The website rollout hasn’t saved the once iconic toy retailer. Saddled with $400 million in debt due in 2018, Toys R Us filed for bankruptcy protection late on Monday (Sept. 18). The company hasn’t yet received all of its inventory for the critical holiday season and could reportedly be cut off from future shipments. Its toy sales have declined for several years, a stark contrast with the overall industry and with toy sales at Amazon in particular, which rose 24% in 2016. (Toys R Us didn’t respond to a request for comment.)
It’s easy to forget that at the turn of the millennium, Toys R Us was a hot digital property. During the 1999 holidays, the company was so inundated with online orders that it fell behind on shipping and failed to get Christmas gifts to customers who had made their purchases weeks in advance, resulting in a $350,000 fine from the US Federal Trade Commission. In February 2000, Toys R Us received a $60 million investment from Japanese technology conglomerate SoftBank, the same investor that this year has thrown billions of dollars at many of Silicon Valley’s hottest tech startups. Several months later, Toys R Us announced a 10-year partnership to sell toys online with Amazon.

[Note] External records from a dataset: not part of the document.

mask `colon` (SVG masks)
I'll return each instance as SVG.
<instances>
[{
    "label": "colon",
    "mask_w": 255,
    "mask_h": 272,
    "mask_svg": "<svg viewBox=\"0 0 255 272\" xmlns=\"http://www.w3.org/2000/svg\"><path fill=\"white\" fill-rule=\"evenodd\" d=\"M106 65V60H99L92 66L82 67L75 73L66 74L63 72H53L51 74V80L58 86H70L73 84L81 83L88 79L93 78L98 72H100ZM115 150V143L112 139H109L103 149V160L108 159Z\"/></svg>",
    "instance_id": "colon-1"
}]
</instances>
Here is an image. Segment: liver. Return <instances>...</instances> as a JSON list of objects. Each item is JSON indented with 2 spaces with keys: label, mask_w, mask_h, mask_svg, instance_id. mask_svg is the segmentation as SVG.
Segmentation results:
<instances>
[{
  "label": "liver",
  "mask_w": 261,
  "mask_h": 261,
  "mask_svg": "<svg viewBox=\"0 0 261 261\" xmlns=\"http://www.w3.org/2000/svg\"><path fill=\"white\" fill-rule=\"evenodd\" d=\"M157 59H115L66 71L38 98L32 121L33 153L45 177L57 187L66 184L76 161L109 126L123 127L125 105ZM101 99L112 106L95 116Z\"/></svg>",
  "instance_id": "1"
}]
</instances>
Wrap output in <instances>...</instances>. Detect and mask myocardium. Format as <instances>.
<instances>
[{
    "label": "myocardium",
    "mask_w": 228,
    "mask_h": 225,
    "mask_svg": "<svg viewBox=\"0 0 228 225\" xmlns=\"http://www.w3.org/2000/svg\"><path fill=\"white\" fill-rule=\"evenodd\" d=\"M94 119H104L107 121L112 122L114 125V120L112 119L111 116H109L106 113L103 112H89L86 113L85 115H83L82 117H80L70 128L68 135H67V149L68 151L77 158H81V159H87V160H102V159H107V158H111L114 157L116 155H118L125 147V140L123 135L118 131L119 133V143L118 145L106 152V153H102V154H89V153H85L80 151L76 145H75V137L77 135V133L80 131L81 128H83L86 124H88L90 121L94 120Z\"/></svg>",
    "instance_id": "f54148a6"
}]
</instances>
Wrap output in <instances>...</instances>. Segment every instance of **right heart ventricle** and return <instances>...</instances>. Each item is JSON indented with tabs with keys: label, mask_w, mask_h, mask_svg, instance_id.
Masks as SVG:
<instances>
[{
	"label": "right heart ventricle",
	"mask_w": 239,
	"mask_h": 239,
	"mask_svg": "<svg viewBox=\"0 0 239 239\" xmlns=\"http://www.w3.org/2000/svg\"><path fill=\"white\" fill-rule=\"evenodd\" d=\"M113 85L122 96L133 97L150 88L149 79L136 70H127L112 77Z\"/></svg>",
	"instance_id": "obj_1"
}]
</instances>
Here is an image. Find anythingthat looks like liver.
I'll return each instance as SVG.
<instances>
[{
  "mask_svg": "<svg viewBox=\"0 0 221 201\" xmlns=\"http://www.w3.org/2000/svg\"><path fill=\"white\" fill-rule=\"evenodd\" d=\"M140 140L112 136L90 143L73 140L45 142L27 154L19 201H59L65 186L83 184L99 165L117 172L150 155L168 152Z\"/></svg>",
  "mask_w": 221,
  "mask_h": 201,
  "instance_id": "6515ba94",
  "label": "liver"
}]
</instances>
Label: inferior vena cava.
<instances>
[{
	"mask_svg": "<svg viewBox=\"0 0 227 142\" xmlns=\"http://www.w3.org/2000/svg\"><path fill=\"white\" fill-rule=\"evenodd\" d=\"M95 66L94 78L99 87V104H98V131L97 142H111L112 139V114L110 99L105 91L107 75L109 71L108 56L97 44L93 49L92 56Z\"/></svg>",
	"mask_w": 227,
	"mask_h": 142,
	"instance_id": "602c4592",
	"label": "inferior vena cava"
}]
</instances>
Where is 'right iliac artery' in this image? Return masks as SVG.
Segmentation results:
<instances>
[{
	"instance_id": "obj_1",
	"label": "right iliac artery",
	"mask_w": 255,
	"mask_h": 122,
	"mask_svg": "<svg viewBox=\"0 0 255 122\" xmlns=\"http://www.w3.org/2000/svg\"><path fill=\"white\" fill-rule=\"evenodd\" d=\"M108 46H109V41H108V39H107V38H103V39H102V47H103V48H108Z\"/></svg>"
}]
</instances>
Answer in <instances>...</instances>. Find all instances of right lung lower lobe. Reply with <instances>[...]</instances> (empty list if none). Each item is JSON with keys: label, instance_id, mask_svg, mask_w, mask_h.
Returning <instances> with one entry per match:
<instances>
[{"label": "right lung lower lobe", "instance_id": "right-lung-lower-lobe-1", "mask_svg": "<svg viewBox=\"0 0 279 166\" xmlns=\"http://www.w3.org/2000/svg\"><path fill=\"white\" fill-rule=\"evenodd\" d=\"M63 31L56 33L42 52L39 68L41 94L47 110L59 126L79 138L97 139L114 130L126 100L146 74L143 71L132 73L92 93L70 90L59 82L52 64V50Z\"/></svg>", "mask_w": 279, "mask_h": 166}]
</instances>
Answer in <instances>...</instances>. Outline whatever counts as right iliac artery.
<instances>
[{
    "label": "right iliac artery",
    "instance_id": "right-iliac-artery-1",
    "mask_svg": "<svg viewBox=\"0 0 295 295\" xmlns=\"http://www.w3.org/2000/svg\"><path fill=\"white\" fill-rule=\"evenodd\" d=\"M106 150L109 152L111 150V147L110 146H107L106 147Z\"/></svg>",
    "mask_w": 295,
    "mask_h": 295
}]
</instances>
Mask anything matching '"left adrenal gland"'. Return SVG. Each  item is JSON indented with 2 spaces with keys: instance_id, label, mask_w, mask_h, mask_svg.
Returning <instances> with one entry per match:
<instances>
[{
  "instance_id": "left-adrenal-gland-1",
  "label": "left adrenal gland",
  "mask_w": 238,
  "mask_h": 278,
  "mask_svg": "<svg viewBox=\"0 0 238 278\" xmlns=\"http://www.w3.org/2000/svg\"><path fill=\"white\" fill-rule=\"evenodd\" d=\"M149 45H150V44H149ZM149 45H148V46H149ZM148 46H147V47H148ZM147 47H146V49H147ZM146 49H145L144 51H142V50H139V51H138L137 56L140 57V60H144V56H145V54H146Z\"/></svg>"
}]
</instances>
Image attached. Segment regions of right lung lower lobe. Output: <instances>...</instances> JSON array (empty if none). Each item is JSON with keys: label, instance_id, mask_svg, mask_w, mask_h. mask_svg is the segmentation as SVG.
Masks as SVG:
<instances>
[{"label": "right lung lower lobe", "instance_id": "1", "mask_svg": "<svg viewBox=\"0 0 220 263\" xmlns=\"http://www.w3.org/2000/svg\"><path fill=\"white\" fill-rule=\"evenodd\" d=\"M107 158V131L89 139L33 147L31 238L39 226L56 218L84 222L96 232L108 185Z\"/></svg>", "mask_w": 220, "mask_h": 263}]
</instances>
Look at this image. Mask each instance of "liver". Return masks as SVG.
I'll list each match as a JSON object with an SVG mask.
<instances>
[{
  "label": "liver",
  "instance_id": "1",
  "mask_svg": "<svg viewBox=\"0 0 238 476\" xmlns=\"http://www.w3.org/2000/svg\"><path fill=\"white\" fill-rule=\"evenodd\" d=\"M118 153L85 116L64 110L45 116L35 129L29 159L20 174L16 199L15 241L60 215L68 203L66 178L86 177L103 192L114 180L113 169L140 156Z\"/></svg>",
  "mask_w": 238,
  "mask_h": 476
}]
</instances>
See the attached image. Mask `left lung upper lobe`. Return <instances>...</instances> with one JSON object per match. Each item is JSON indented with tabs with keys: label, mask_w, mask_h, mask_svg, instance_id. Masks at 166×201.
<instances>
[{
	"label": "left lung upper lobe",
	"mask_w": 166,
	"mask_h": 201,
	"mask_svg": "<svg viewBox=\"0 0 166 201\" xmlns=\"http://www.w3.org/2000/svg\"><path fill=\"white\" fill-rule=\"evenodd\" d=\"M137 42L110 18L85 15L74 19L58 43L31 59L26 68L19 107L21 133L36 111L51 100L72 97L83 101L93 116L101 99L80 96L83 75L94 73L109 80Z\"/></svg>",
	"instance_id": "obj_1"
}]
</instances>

Under the terms of that deal, Toys R Us agreed to stock a wide variety of its most popular toys on Amazon in exchange for being Amazon’s exclusive seller of toys and baby products. The companies also agreed that Toys R Us would give up its online autonomy, with ToysRUs.com redirecting back to Amazon. Toys R Us paid Amazon $50 million a year plus a percentage of its sales through the Amazon site.
The joint toy store quickly became the top site for kids, and sales met or exceeded Amazon’s expectations in 2002. But Amazon wanted more. Jorrit Van de Meulen, an Amazon executive who works on toys, drafted a memo for children’s products in 2003. “Amazon has effectively ceded control of the toy and baby stores to [Toys R Us],” the memo noted. “This is not always a good thing.”

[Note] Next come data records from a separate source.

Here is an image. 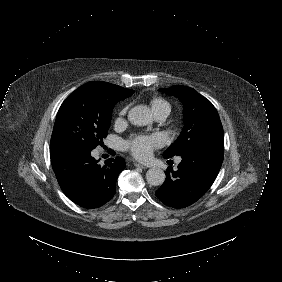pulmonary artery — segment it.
I'll use <instances>...</instances> for the list:
<instances>
[{"label":"pulmonary artery","instance_id":"pulmonary-artery-1","mask_svg":"<svg viewBox=\"0 0 282 282\" xmlns=\"http://www.w3.org/2000/svg\"><path fill=\"white\" fill-rule=\"evenodd\" d=\"M168 115H169V111H165L163 113H160V114L156 115V118L158 120L162 121V120H165Z\"/></svg>","mask_w":282,"mask_h":282}]
</instances>
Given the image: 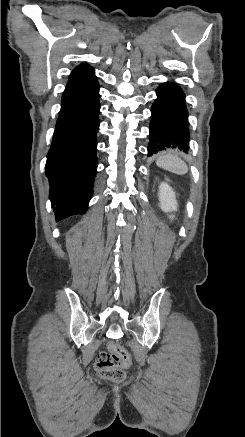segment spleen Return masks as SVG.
Segmentation results:
<instances>
[{
  "label": "spleen",
  "mask_w": 245,
  "mask_h": 437,
  "mask_svg": "<svg viewBox=\"0 0 245 437\" xmlns=\"http://www.w3.org/2000/svg\"><path fill=\"white\" fill-rule=\"evenodd\" d=\"M156 164L170 172L183 175L188 172L187 164L175 153H161L158 155Z\"/></svg>",
  "instance_id": "3e777b00"
}]
</instances>
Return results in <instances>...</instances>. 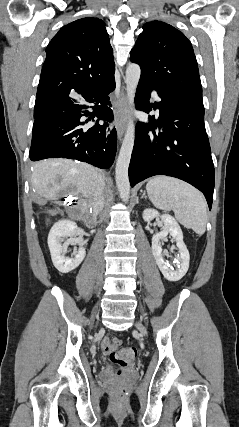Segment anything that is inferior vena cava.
<instances>
[{
	"label": "inferior vena cava",
	"instance_id": "obj_1",
	"mask_svg": "<svg viewBox=\"0 0 239 427\" xmlns=\"http://www.w3.org/2000/svg\"><path fill=\"white\" fill-rule=\"evenodd\" d=\"M104 186H105L104 177L101 175L99 178L97 193L94 198V205L97 213H99L104 207V196H103Z\"/></svg>",
	"mask_w": 239,
	"mask_h": 427
}]
</instances>
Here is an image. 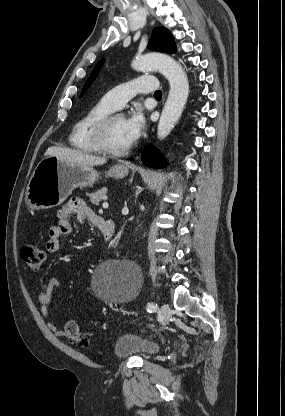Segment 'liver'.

By spring 2003, other merchants were selling toys and baby goods on Amazon. That summer, Van de Meulen and Amazon CEO Jeff Bezos met with Toys R Us executives to demand greater variety in its merchandise. Competitors’ toy and baby products continued to appear on Amazon, including in search-related ads. In May 2004, Toys R Us sued Amazon.
Toys R Us came out ahead in court. The company won the right to terminate its 10-year deal with Amazon and reopen an independent website in 2006. Three years later, Amazon agreed to pay $51 million to settle the dispute. But the deal dealt an early blow to the company’s digital efforts, training it to rely on Amazon instead of curating its own e-commerce platform and identity, so that it still had “10 years of innovation” to catch up on as of this spring. Since then, online shopping has eaten away at brick-and-mortar sales and Amazon become a formidable competitor.
And Toys R Us is yet another retailer whose early partnership with Amazon didn’t work out.
This story was updated after Toys R Us filed for bankruptcy protection on Sept. 18.